» Task requirements
Your task is to copy the stretch of lines in the records below that begins with the line containing "The GreenScore® ratin" and ends with the line containing "Support@pratyakshmedicare.com", exactly as written, with nothing added.

━━━━━━━━━━━━━━━━━━━━

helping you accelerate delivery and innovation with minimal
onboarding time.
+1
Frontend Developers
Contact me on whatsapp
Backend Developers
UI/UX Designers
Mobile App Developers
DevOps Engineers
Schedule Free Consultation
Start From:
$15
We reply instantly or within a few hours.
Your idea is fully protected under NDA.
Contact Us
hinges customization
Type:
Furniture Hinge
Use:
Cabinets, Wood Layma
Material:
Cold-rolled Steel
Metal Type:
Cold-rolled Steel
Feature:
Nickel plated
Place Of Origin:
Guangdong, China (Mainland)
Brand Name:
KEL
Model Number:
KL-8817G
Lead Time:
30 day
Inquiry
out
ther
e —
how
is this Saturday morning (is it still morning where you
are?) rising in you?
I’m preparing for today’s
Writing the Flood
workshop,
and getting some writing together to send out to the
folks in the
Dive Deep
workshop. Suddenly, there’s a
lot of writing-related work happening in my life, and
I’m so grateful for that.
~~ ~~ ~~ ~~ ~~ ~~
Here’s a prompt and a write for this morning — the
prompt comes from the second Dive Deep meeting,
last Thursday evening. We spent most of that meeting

━━━━━━━━━━━━━━━━━━━━

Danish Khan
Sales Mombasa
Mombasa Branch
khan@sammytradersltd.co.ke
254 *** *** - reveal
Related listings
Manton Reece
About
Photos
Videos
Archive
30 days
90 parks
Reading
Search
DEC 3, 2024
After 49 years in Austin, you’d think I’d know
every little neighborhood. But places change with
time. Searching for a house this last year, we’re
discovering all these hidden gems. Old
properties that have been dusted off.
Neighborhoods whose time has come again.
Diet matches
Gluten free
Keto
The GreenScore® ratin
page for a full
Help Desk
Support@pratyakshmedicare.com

━━━━━━━━━━━━━━━━━━━━

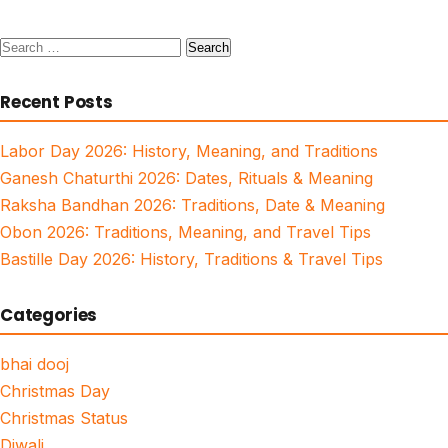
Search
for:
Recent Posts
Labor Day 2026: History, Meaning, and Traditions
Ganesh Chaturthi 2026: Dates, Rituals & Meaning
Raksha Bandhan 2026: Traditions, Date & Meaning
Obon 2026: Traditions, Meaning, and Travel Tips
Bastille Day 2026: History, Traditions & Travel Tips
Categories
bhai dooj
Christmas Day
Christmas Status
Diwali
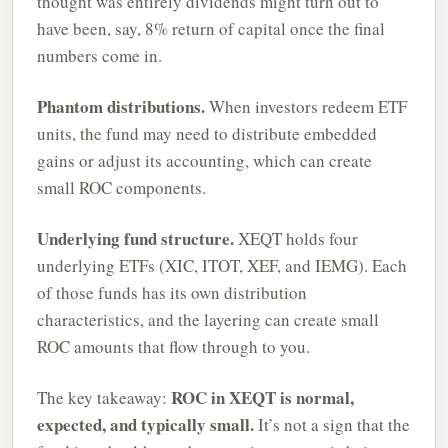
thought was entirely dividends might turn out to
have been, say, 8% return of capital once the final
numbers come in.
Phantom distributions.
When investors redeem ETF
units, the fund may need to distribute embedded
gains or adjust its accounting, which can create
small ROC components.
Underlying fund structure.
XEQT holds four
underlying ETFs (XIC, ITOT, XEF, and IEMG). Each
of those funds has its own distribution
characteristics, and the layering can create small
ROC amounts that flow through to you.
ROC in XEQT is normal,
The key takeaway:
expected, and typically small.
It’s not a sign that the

━━━━━━━━━━━━━━━━━━━━

» Written solution
The GreenScore® ratin
page for a full
Help Desk
Support@pratyakshmedicare.com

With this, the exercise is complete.